Quelles peuvent être les complications du lupus ?

Le lupus est une maladie imprévisible. Chez certaines personnes, il reste discret pendant plusieurs années. Chez d’autres, il évolue plus rapidement et touche plusieurs organes. Tout dépend de plusieurs facteurs : la précocité du diagnostic, la régularité du traitement et le profil immunitaire propre à chaque patient. Comprendre les conséquences du lupus, c’est avant tout comprendre son évolution. Que se passe-t-il sans traitement et même avec un traitement ? Quels risques persistent ?

Typology.com
Publié le 26 mars 2026, mis à jour le 3 avril 2026 — 20 min de lecture

Comment évolue le lupus au fil du temps ?

En l’absence de traitement, le lupus évolue le plus souvent de façon progressive : le système immunitaire reste anormalement actif et entretient une inflammation continue dans l’organisme. Avec le temps, cette inflammation peut fragiliser certains organes, en particulier les reins, le cœur et ses vaisseaux, les poumons ou encore le système nerveux.
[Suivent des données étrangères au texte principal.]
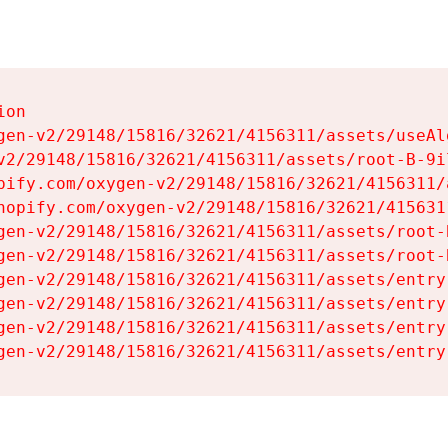
on

gen-v2/29148/15816/32621/4156311/assets/useAl
v2/29148/15816/32621/4156311/assets/root-B-9il
pify.com/oxygen-v2/29148/15816/32621/4156311/
hopify.com/oxygen-v2/29148/15816/32621/415631
gen-v2/29148/15816/32621/4156311/assets/root-B
gen-v2/29148/15816/32621/4156311/assets/root-B
gen-v2/29148/15816/32621/4156311/assets/entry
gen-v2/29148/15816/32621/4156311/assets/entry
gen-v2/29148/15816/32621/4156311/assets/entry
gen-v2/29148/15816/32621/4156311/assets/entry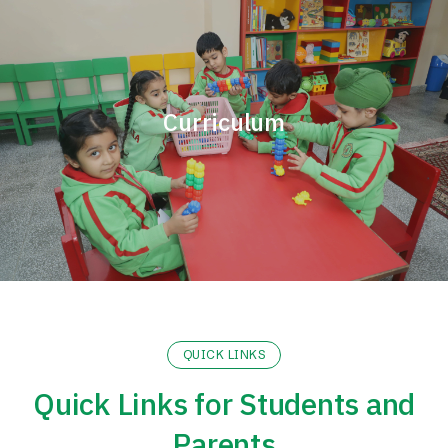
Curriculum
QUICK LINKS
Quick Links for Students and
Parents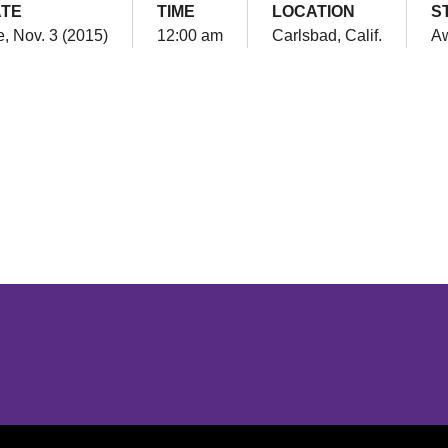
TE
TIME
LOCATION
S
, Nov. 3 (2015)
12:00 am
Carlsbad, Calif.
A
Opens in a new window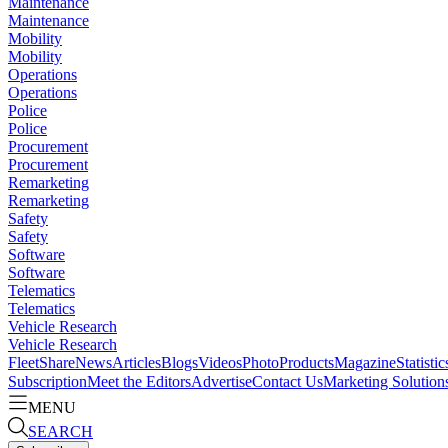
Maintenance
Maintenance
Mobility
Mobility
Operations
Operations
Police
Police
Procurement
Procurement
Remarketing
Remarketing
Safety
Safety
Software
Software
Telematics
Telematics
Vehicle Research
Vehicle Research
FleetShare
News
Articles
Blogs
Videos
Photo
Products
Magazine
Statistic
Subscription
Meet the Editors
Advertise
Contact Us
Marketing Solution
MENU
SEARCH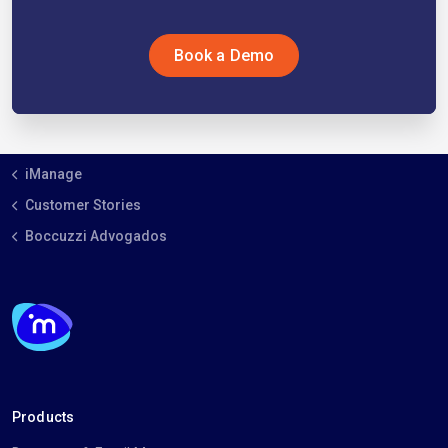
Book a Demo
iManage
Customer Stories
Boccuzzi Advogados
Products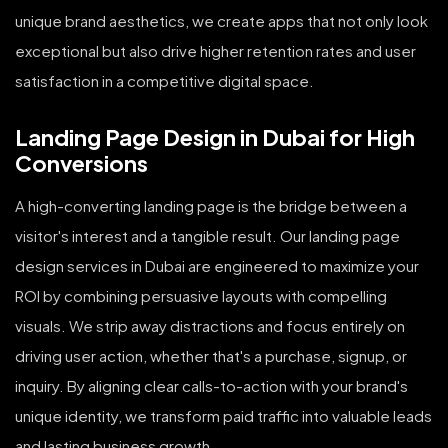
unique brand aesthetics, we create apps that not only look
exceptional but also drive higher retention rates and user
satisfaction in a competitive digital space.
Landing Page Design in Dubai for High
Conversions
A high-converting landing page is the bridge between a
visitor's interest and a tangible result. Our landing page
design services in Dubai are engineered to maximize your
ROI by combining persuasive layouts with compelling
visuals. We strip away distractions and focus entirely on
driving user action, whether that's a purchase, signup, or
inquiry. By aligning clear calls-to-action with your brand's
unique identity, we transform paid traffic into valuable leads
and lasting business growth.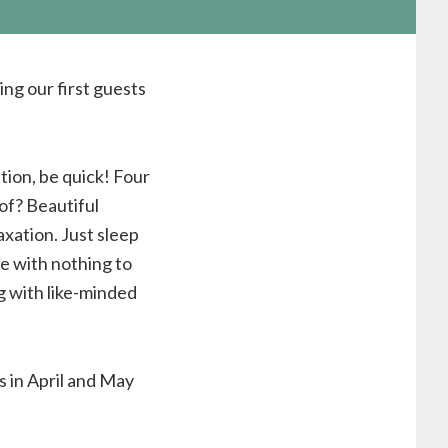
ng our first guests
tion, be quick! Four
 of? Beautiful
xation. Just sleep
me with nothing to
g with like-minded
s in April and May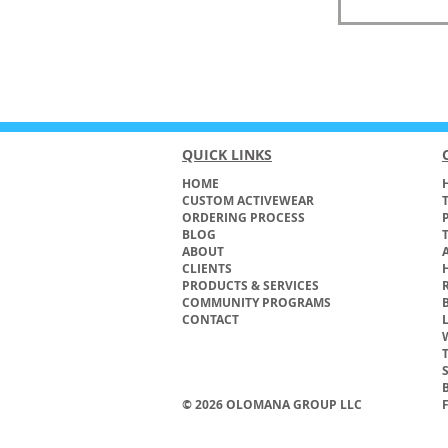
QUICK LINKS
HOME
H
CUSTOM ACTIVEWEAR
ORDERING PROCESS
BLOG
ABOUT
CLIENTS
PRODUCTS & SERVICES
COMMUNITY PROGRAMS
CONTACT
© 2026 OLOMANA GROUP LLC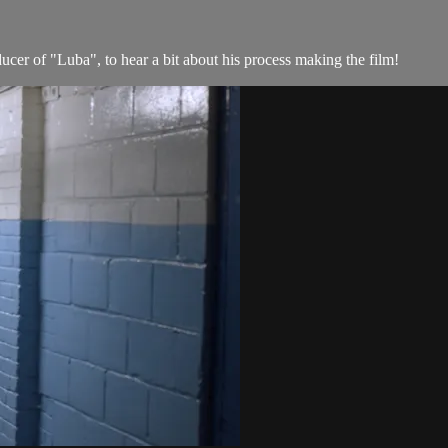
er of "Luba", to hear a bit about his process making the film!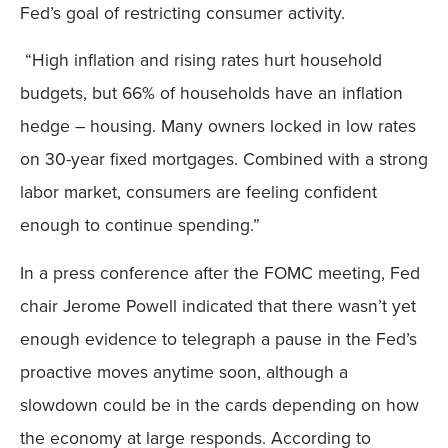
Fed’s goal of restricting consumer activity.
“High inflation and rising rates hurt household
budgets, but 66% of households have an inflation
hedge – housing. Many owners locked in low rates
on 30-year fixed mortgages. Combined with a strong
labor market, consumers are feeling confident
enough to continue spending.”
In a press conference after the FOMC meeting, Fed
chair Jerome Powell indicated that there wasn’t yet
enough evidence to telegraph a pause in the Fed’s
proactive moves anytime soon, although a
slowdown could be in the cards depending on how
the economy at large responds. According to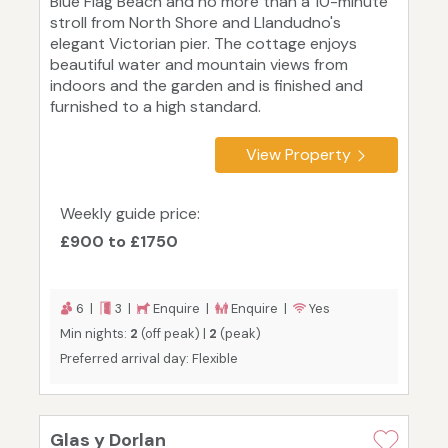
Blue Flag Beach and no more than a 10-minute
stroll from North Shore and Llandudno's
elegant Victorian pier. The cottage enjoys
beautiful water and mountain views from
indoors and the garden and is finished and
furnished to a high standard.
View Property
Weekly guide price:
£900 to £1750
6 |
3 |
Enquire |
Enquire |
Yes
Min nights:
2
(off peak) |
2
(peak)
Preferred arrival day: Flexible
Glas y Dorlan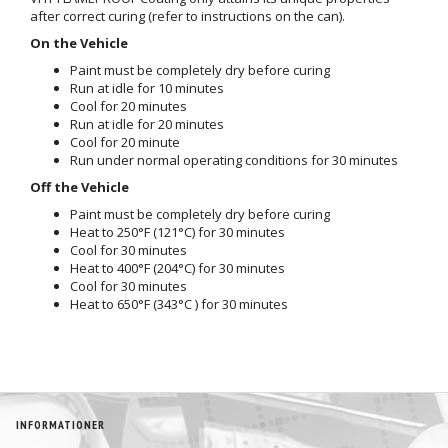
after correct curing (refer to instructions on the can).
On the Vehicle
Paint must be completely dry before curing
Run at idle for 10 minutes
Cool for 20 minutes
Run at idle for 20 minutes
Cool for 20 minute
Run under normal operating conditions for 30 minutes
Off the Vehicle
Paint must be completely dry before curing
Heat to 250°F (121°C) for 30 minutes
Cool for 30 minutes
Heat to 400°F (204°C) for 30 minutes
Cool for 30 minutes
Heat to 650°F (343°C ) for 30 minutes
INFORMATIONER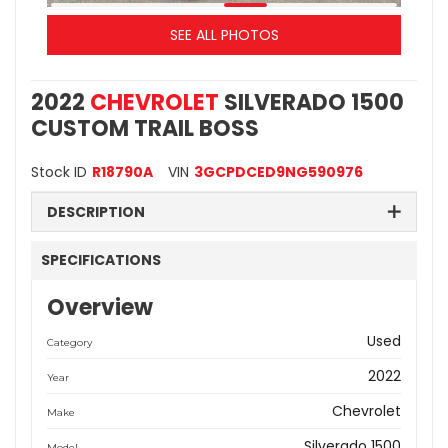
SEE ALL PHOTOS
2022
CHEVROLET
SILVERADO 1500
CUSTOM TRAIL BOSS
Stock ID
R18790A
VIN
3GCPDCED9NG590976
DESCRIPTION
SPECIFICATIONS
Overview
Used
Category
2022
Year
Chevrolet
Make
Silverado 1500
Model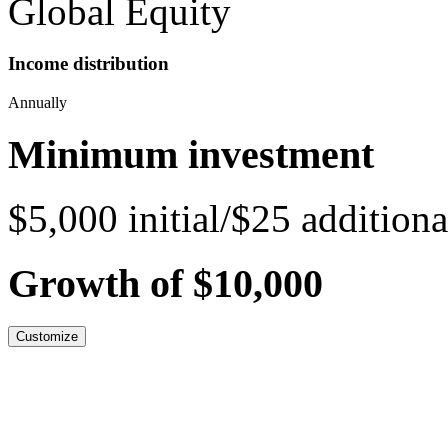
Global Equity
Income distribution
Annually
Minimum investment
$5,000 initial/$25 additiona
Growth of $10,000
Customize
Les poussées ont alors tendance à devenir plus fréquentes, tandis que les périodes de rémission se raccourcissent, avec un risque de lésions durables.

À l’inverse, lorsqu’un traitement est mis en place, l’évolution est généralement mieux maîtrisée. Il ne s’agit pas de faire disparaître la maladie mais de la stabiliser : réduire l’intensité des poussées, protéger les organes et préserver une qualité de vie aussi constante que possible. Même dans ce contexte, le lupus reste une maladie à surveiller, car il peut redevenir actif après une phase calme et certaines complications peuvent apparaître à long terme.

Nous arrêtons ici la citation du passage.